Task brief:
With the pictures set aside, write out all of the data exactly as it stands.

[Document layout analysis data]
____________
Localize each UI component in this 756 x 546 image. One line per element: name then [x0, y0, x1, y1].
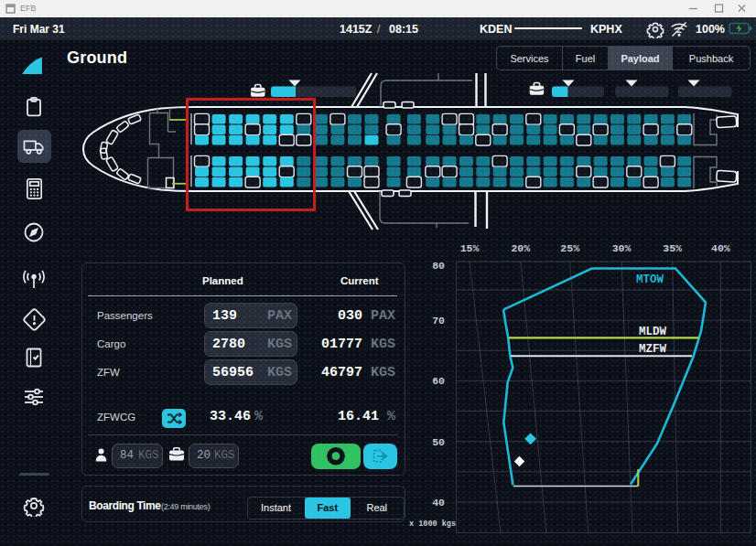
svg-text:40: 40	[432, 497, 445, 509]
svg-text:20%: 20%	[511, 242, 530, 254]
svg-text:35%: 35%	[663, 242, 682, 254]
svg-text:MZFW: MZFW	[639, 343, 667, 356]
svg-text:MTOW: MTOW	[636, 273, 664, 286]
svg-text:15%: 15%	[460, 242, 480, 254]
svg-text:50: 50	[432, 436, 445, 448]
svg-text:40%: 40%	[711, 242, 730, 254]
svg-text:x 1000 kgs: x 1000 kgs	[409, 519, 456, 529]
svg-text:MLDW: MLDW	[639, 326, 667, 338]
svg-text:25%: 25%	[560, 242, 579, 254]
svg-text:80: 80	[432, 260, 445, 272]
svg-text:60: 60	[432, 375, 445, 387]
svg-text:30%: 30%	[612, 242, 632, 254]
svg-text:70: 70	[432, 315, 445, 327]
____________
Your response:
Localize each UI component in this 756 x 546 image. One line per element: name then [x0, y0, x1, y1].
svg-text:40: 40	[432, 497, 445, 509]
svg-text:20%: 20%	[511, 242, 530, 254]
svg-text:35%: 35%	[663, 242, 682, 254]
svg-text:MZFW: MZFW	[639, 343, 667, 356]
svg-text:MTOW: MTOW	[636, 273, 664, 286]
svg-text:15%: 15%	[460, 242, 480, 254]
svg-text:50: 50	[432, 436, 445, 448]
svg-text:40%: 40%	[711, 242, 730, 254]
svg-text:x 1000 kgs: x 1000 kgs	[409, 519, 456, 529]
svg-text:MLDW: MLDW	[639, 326, 667, 338]
svg-text:25%: 25%	[560, 242, 579, 254]
svg-text:80: 80	[432, 260, 445, 272]
svg-text:60: 60	[432, 375, 445, 387]
svg-text:30%: 30%	[612, 242, 632, 254]
svg-text:70: 70	[432, 315, 445, 327]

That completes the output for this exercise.